[[ Data for analysis, beginning ]]

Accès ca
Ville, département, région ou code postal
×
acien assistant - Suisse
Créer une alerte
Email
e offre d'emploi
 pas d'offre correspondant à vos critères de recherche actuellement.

[[ Data for analysis, end ]]
[[ Data for analysis, beginning ]]

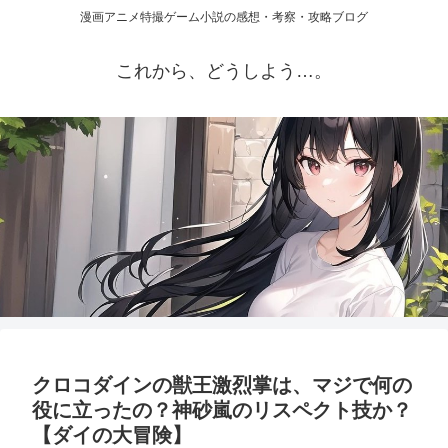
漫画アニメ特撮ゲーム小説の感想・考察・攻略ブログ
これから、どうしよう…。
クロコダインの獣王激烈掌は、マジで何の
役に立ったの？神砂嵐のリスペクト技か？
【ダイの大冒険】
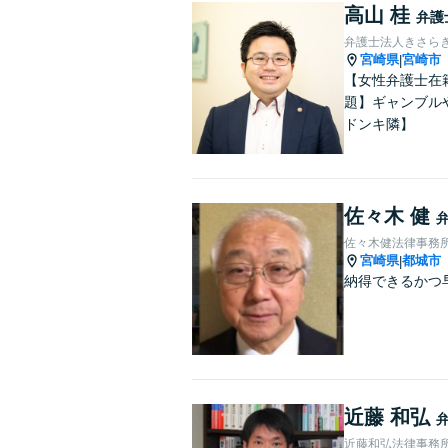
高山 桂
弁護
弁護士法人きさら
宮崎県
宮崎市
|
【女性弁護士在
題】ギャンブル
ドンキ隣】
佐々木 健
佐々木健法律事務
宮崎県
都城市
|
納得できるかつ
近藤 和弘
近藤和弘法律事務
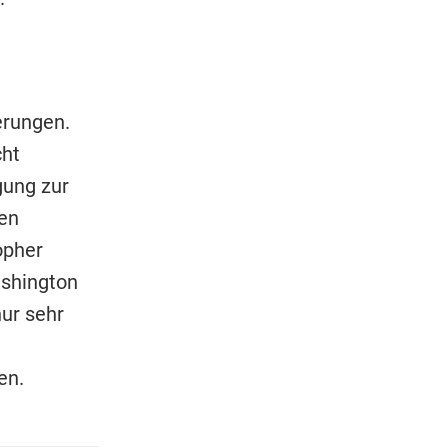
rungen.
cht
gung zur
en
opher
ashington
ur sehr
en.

[[ Data for analysis, end ]]

• _Requirement_
Filter the records for the string "offre" and copy every line that holds it.

• _Output of the exercise_
e offre d'emploi
 pas d'offre correspondant à vos critères de recherche actuellement.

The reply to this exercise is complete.